K. D. Rush is the author of the forthcoming novel, The Guild Inc., a supernatural thriller:

The Guild, a secret organization that can trace its lineage back to the dawn of civilization, has accumulated wealth and power beyond imagination. Entrance into this powerful, male only society, is strictly by birth. When an unexpected pregnancy triggers an ancient prophecy, many see it as an imminent danger to the organization. Some view it as mankind’s next evolutionary step.

Today, K.D. hits IU readers with a top ten list of things readers wish writers knew:


As a new writer my credentials are slim. Yes, I hope to finish my first novel this year, and no, I don’t expect to miraculously become an expert on the topic of writing once it’s published.

However, there are a few areas where my experience might be helpful to the new writer, or struggling author. I would like to share a few things from a reader’s perspective that could possibly save you some time and frustration.

The Top Ten Things Readers Wish that a Writer Knew:

#10. Writing: Rules Don’t Matter, much

Yes, the rules of grammar are important, and every new writer should at least make an attempt to know what atrocities they are committing. The book has to be readable of course, but in the end, it’s all about the story and characters. Make them memorable. Let the editor worry about the rest. But for God’s sake, please, do use a professional editor.

#9. Writing: Don’t Bore Us

That page of prose that you worked half a day on, it’s a potential stopping point in the book for us. Hopefully the story is interesting enough that we decide to pick it up again. If the story isn’t moving forward, then it’s standing still. There’s nothing more poisonous to the human mind than stagnation.

#8. Writing: Make Us Care

If your protagonist has two minutes to live unless the bomb is deactivated, and we’re not even out of the first paragraph in chapter one, we have a hard time caring about what happens to them. There’s no emotional attachment here. At the very least, give us some time to get to know the poor bloke that’s about to be blown to smithereens.

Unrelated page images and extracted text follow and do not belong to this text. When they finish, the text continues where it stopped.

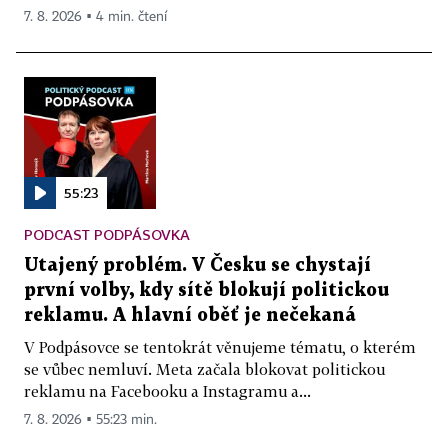
7. 8. 2026 ▪ 4 min. čtení
55:23
PODCAST PODPÁSOVKA
Utajený problém. V Česku se chystají
první volby, kdy sítě blokují politickou
reklamu. A hlavní oběť je nečekaná
V Podpásovce se tentokrát věnujeme tématu, o kterém
se vůbec nemluví. Meta začala blokovat politickou
reklamu na Facebooku a Instagramu a...
7. 8. 2026 ▪ 55:23 min.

#7. Writing: Write from the Start, End with a Bang

If your story frequently goes back in time to add relevant details about plot or character, then perhaps you should have started your story there. Each time you stop and move backwards, you risk losing our interest. Keep it moving and the momentum building. When the story ends, you want the reader to think about your book long after they’ve finished with it.

#6. Marketing: We Don’t Know You

You need a platform. Create a blog and be faithful to it. It may be months before you develop an audience for it, but the people that visit it regularly are the first in line to buy your books. Readers that feel they know you are the loyal customers that you need.

#5. Marketing: Social Media (Facebook)

Create a Fan Page on Facebook. If you have the skills, tie your blog and twitter accounts to it. In fact, every medium you have should somehow tie into each other. It’s not only easier on you over time, it’s easier for potential readers, and fans, to keep track of what you’re working on.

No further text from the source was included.